Due anni fa Conviction, una prova matura, anche grazie alla produzione del bravo Walt Wilkins, che aveva portato alla ribalta il talentuoso singer-songwriter Brandon Rhyder e il suo rock/country made in Texas. Non che i suoi due precedenti album fossero malvagi, anzi, di tutto rispetto e di buona fattura, ma lui sembrava poco amalgamato al suono corale della band. Col tempo si cresce, e i risultati si son sentiti più che altro in questo ultimo lavoro, Live. La band si è rodata strada facendo: Charlie Richards alla lead guitar e James Hertless al basso e cori, con Ron D’Argenio alle tastiere e Mike Henretty alla batteria, per la nuova produzione di Radney Foster -con cui tralaltro sta lavorando per il nuovo disco di studio.
Aspettando sempre di avvicinarsi ad una major, intanto in quel di Nashville Brandon Rhyder ha firmato un contratto da songwriting per la prestigiosa Harlan Howard Publishing, e poi in attesa del nuovo lavoro, ci regala questo Live con il meglio della sua produzione. Registrato nell’arco di due notti al College Station di Nacogdoches, per 13 canzoni estratte per lo più da Conviction ma include del nuovo materiale da studio e poi, come in questo caso, lo spettacolo live acquista un’anima più elettrica e il country si sofferma solo nelle retrovie: si parte con Man of Conviction, una canzone sui tempi difficili che nessuno vorrebbe mai affrontare, la realtà dopotutto è anche questo: bella e potente e dal vivo acquista maggior fascino. One Step Closer scritta con l’amico Wade Bowen ha un’inizio davvero accattivante: “My windshield’s cracked, just like my heart. My tires are all flat, just like my brain. My engine’s running rough, just like my soul…”.

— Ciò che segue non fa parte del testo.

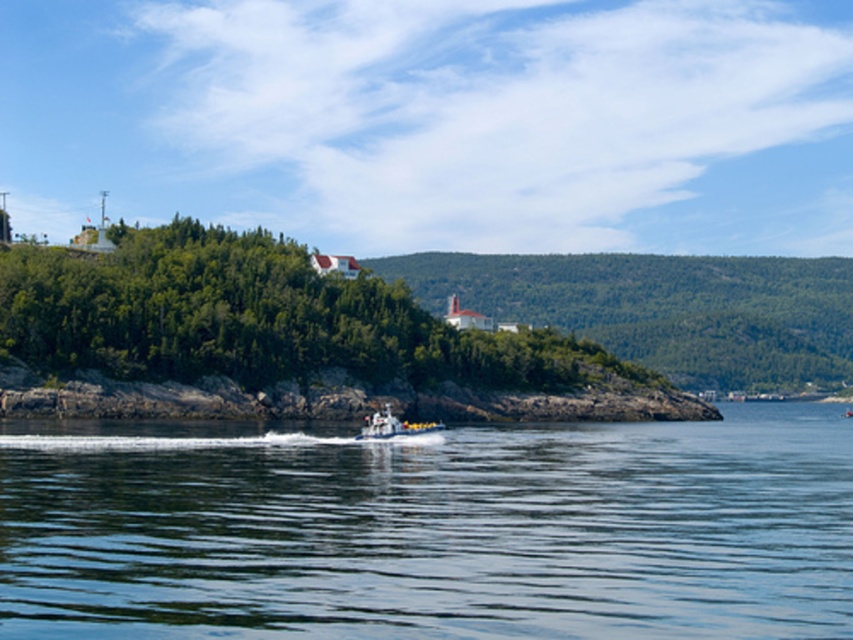 Does point (627, 570) lie in front of point (393, 417)?

Yes, point (627, 570) is closer to viewer.

Which is above, clear blue water at center or metallic gray boat at center?

metallic gray boat at center is higher up.

This screenshot has height=640, width=853. Describe the element at coordinates (430, 529) in the screenshot. I see `clear blue water at center` at that location.

At what (x,y) coordinates should I click in order to perform the action: click on clear blue water at center. Please return your answer as a coordinate pair (x, y). Looking at the image, I should click on (430, 529).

Intro solo voce e chitarra, bella melodia e poi spazio alla band… Un po’ di romanticismo con Let The Good Times Roll, dove un uomo sta cercando di far colpo su una donna e vorrebbe che la serata non terminasse, continuando poi con No One Stays In Love Alone, qui in territorio country, una ballatona in cui Brandon si appoggia molto sulla sua voce, e la canzone ne acquista maggior pathos e a sentirne gli applausi, anche le girls apprezzano parecchio. Il pubblico è caldo e le corde delle emozioni sono ben tese, allora My Son arriva al punto giusto, splendida rock/ballad che Brandon Rhyder canta con trasporto e la chitarra di Richards si apre un varco, una parentesi perfetta; chiude il trittico romantico I Can’t Hang On.

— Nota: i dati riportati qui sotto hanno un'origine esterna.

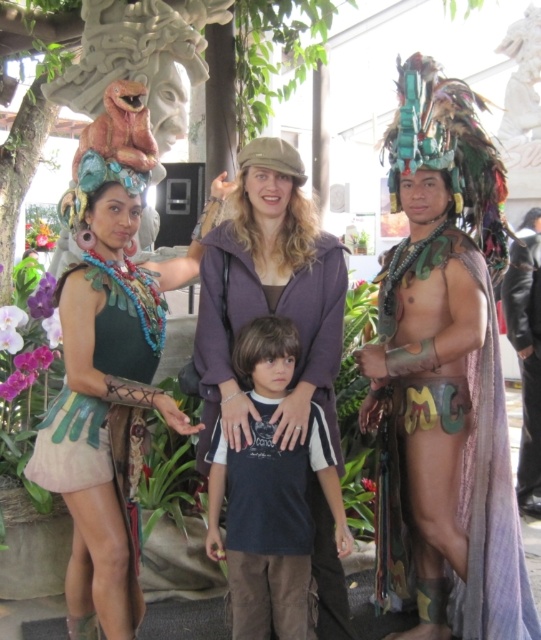 Question: Where is matte green dress at center located in relation to matte green fabric dress at left in the image?

Choices:
 (A) left
 (B) right

Answer: (B)

Question: Is multicolored feather headdress at center to the right of matte green dress at center from the viewer's perspective?

Choices:
 (A) no
 (B) yes

Answer: (B)

Question: Is dark blue t-shirt at center in front of matte green fabric dress at left?

Choices:
 (A) yes
 (B) no

Answer: (B)

Question: Among these objects, which one is farthest from the camera?

Choices:
 (A) matte green fabric dress at left
 (B) black leather jacket at right
 (C) dark blue t-shirt at center
 (D) matte green dress at center

Answer: (B)

Question: Which object is closer to the camera taking this photo?

Choices:
 (A) black leather jacket at right
 (B) matte green dress at center

Answer: (B)

Question: Among these objects, which one is nearest to the camera?

Choices:
 (A) multicolored feather headdress at center
 (B) dark blue t-shirt at center
 (C) matte green dress at center

Answer: (C)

La parte centrale di Live svolta allora per territori più energici e la band ci mette del proprio, tra il rockaccio strascicato di Black Cat tratto da Behind the Pine Curtain del 2003, alla recente Do you Remember alla Eli Young Band tanto per capirci, per arrivivare alla bellezza di Back Roads che oltre ad avere bei versi “The back roads of this county are crossed like the laces on my cowboy boots”, ha il merito di conciliarci con l’essenza del rock. Una gran bella canzone. Il concerto è alle battute finali, ma ha tempo per regalare al suo pubblico sempre da Because She Loves Me del 2001 un'altra rock-ballad, Have I Waited Too Long, e soprattutto Freeze Frame Time, ballata autobiografica (parla di tutto ciò che è dietro alla sua ispirazione) sempre da Conviction del 2005 e sempre una gran bella canzone.
Punto in più per questo Live sono le 2 canzoni da studio che lasciano ben sperare per il prossimo lavoro: Before I Knew Your Name, è una canzone su un uomo che desidererebbe tornare indietro nel tempo per impedire di conoscere la donna che poi gli spezzerà il cuore. Non ha solo nella scrittura le armi migliori ma anche nel roots rock che gli costruisce attorno, e poi con Home Again (co-scritta insieme al texano Jon Randall) un viaggio nei suoi ricordi d’infanzia nella piccola cittadina vicina Carthage, nei dintorni di Dallas. Rock e sentimenti si legano, e di sicuro apprezzeranno non solo quelli cresciuti nell’East Texas.